◆ WORK TO COMPLETE ◆
Transcribe the data exactly, pictures excluded.
=== Section Start ===
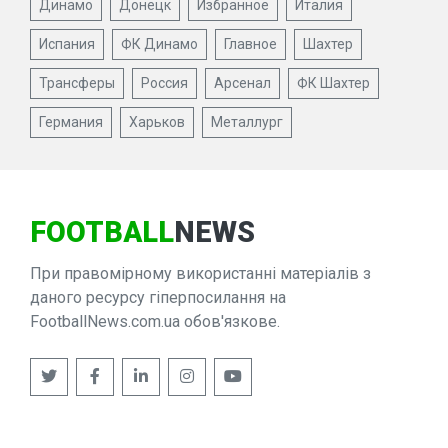
Динамо
Донецк
Избранное
Италия
Испания
ФК Динамо
Главное
Шахтер
Трансферы
Россия
Арсенал
ФК Шахтер
Германия
Харьков
Металлург
FOOTBALL
NEWS
При правомірному використанні матеріалів з
даного ресурсу гіперпосилання на
FootballNews.com.ua обов'язкове.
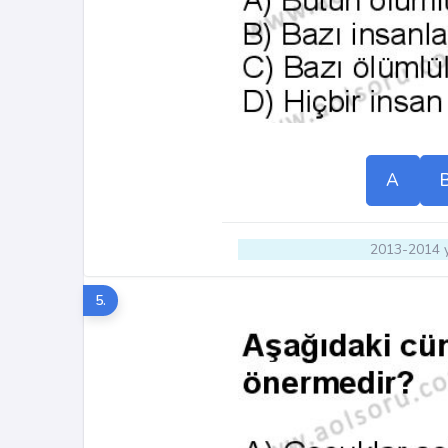
A
2013-2014 y
5.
=== Section End ===
◆ YOUR RESPONSE ◆
Динамо
Донецк
Избранное
Италия
Испания
ФК Динамо
Главное
Шахтер
Трансферы
Россия
Арсенал
ФК Шахтер
Германия
Харьков
Металлург
FOOTBALL
NEWS
При правомірному використанні матеріалів з
даного ресурсу гіперпосилання на
FootballNews.com.ua обов'язкове.
A
2013-2014 y
5.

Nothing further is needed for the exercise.